Our example ./web:/usr/share/nginx/html:ro thus specified that local (host) directory web shall be visible under /usr/share/nginx/html inside the container in read-only mode. It is very similar to normal mounts you already know.

If you specify rw instead of ro, you can modify the host files inside the container.

Volume mounting is useful for any service-style container. A typical example is a database server. You start the container and you give it a mounted volume. To this volume (directory), it will store the actual database (the data files). Thus, when the container terminates, your data are actually persistent as they were stored outside of the container.

This has a huge advantage for testing service updates. You stop the container, make a backup of the data directory and start a new container (with a newer version) on the top of the same data directory. If everything works fine, you are good to go. Otherwise, you can stop the new container, restore from the backup and return to the old version.

Very simple and effective.

Check your understanding

Select all true statements related to containers. You need to have enabled JavaScript for the quiz to work.

Exercise

Install the fscat command system-wide inside a container.

We recommend to use python:3.12-alpine.

Note that you will not need to set up any virtual environment in this case: the whole machine (container) is yours. You can install things system-wide.

Hint.

Solution.

Why we have all the `systemctl`, `dnf`, `podman`, `pip`, …

At this moment there might be certain confusion why there are so many concepts around that are basically dealing with the same issues.

We have package managers to install software (dnf install). But some software we can install also through language-specific managers (pip install).
Web server can be started via systemctl start or via creating a container.
We have virtual environments for software development but we have also containers and full-fledged virtual machines.
…

The truth is that some concepts and tools are consequences of historical development while others tackle some of the issues from different angles.

Feel free to return to this text at some later stage, e.g., after digesting the topic of containers a bit.

We will try to briefly explain why knowing about them all makes sense. Please, prefix each sentence with most of, usually or other similar adjective if you think that our generalization is too wide :-).

First of all it is important to distinguish needs of an end user (who can be even a webserver admin) from needs of a developer.

End user typically wants easy installation and is happy with running one version. They expect that upgrading is a seamless process.
Developers may have multiple versions of the same software installed, and might be even running two different versions at the same time. Upgrading (e.g., in the sense of upgrading of the required libraries) is a fragile process where plenty of things need to be tested.
And we can toss in also testers that need to ensure that the software works on wide range of hardware and software platforms.
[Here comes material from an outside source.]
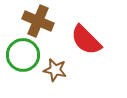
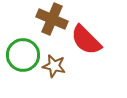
brown cross: moved 14 px right, 2 px up
brown star: moved 1 px left, 4 px up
All these groups are actually using the same software (piece of code), but their requirements are different.

Package managers thus deliver a well-tested version of the program to the user machine that is ready to be launched. Using a package manager means that there is a central authority that prevents installation of conflicting files and simplifies mass upgrades.

Developers do not want to install the program system-wide but they want to execute it as if it was installed system-wide (because that is how the program will be used in the end). Virtual environment provides a clean environment that is good enough for emulating a clean install into the same system as the developer uses. It is also very lightweight as the files remain on the same filesystem and thus configuration of other tools – such as IDE – is straightforward.

But this isolation (at the level of virtual environment sandbox) is rather thin as it does not isolate from other installed applications (recall that $PATH is extended, not replaced inside a virtual environment) or from network configuration. Containers provide higher level of isolation but at an extra cost. Access to files is possible but needs extra setup, the container usually does not contain any other software to simplify routine tasks etc.

On the other hand, the container provides a cleaner environment for testing because the user can be in full control of what is being installed.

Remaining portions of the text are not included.